Embedded Analytics Catching Fire

Drew Robb

Updated · Aug 01, 2013

For decades now, business intelligence has operated as a distinct application. But that is changing rapidly. There is a trend toward embedding BI into applications where users will benefit from analytics, including such enterprise standards as CRM and ERP.

Gartner predicts that within two years, 25 percent of analytics capabilities will be embedded in business applications. That is up from just 5 percent in 2010.

“BI for the masses is the mantra,” said Quaid Saifee, a business intelligence consultant with Wit Inc. “Vendors are embedding analytics in applications to provide more value to the customer.”

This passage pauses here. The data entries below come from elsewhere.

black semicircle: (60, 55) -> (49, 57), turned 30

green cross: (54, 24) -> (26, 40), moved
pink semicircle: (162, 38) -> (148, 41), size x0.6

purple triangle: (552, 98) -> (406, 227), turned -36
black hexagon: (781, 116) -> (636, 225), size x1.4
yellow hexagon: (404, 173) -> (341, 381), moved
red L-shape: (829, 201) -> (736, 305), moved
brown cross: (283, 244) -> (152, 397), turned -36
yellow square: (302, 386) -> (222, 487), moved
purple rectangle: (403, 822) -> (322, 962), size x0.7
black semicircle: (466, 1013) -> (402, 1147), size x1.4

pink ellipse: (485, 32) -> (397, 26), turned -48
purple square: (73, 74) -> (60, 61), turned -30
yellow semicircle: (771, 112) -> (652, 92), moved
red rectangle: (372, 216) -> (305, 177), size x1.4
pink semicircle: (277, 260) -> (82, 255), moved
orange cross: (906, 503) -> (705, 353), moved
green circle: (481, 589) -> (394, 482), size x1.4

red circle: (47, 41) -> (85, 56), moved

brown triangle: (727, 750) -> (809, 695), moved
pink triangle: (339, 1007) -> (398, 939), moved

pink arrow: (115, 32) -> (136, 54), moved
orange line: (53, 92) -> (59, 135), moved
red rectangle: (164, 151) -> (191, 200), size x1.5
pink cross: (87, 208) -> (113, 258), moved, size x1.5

Gartner defines embedded analytics as the use of reporting and analytic capabilities in transactional business applications. These capabilities can actually reside outside the application, reusing the analytic infrastructure built by many enterprises. However, to be considered embedded they must be easily accessible from within the application itself.

Users consider such capabilities embedded as long as they do not have to log on to a separate application for analytics. But there are degrees of embedding, which show up in terms of ease of use and providing intelligence at the right place and at the right time.

“The more embedded the analytics, the more useful it is going to be and the more it is going to be used,” said Saifee.

‘Invisible’ Business Intelligence

Gartner analyst Wayne Eckerson noted that embedded BI has been a largely invisible part of the business intelligence market. But for vendors such as Logi Analytics, Jaspersoft, and Pentaho, it already represents a large portion of their annual revenues. He believes embedded BI represents the fulfillment of many of BI’s promises, because it can trigger decisions and actions that drive the business.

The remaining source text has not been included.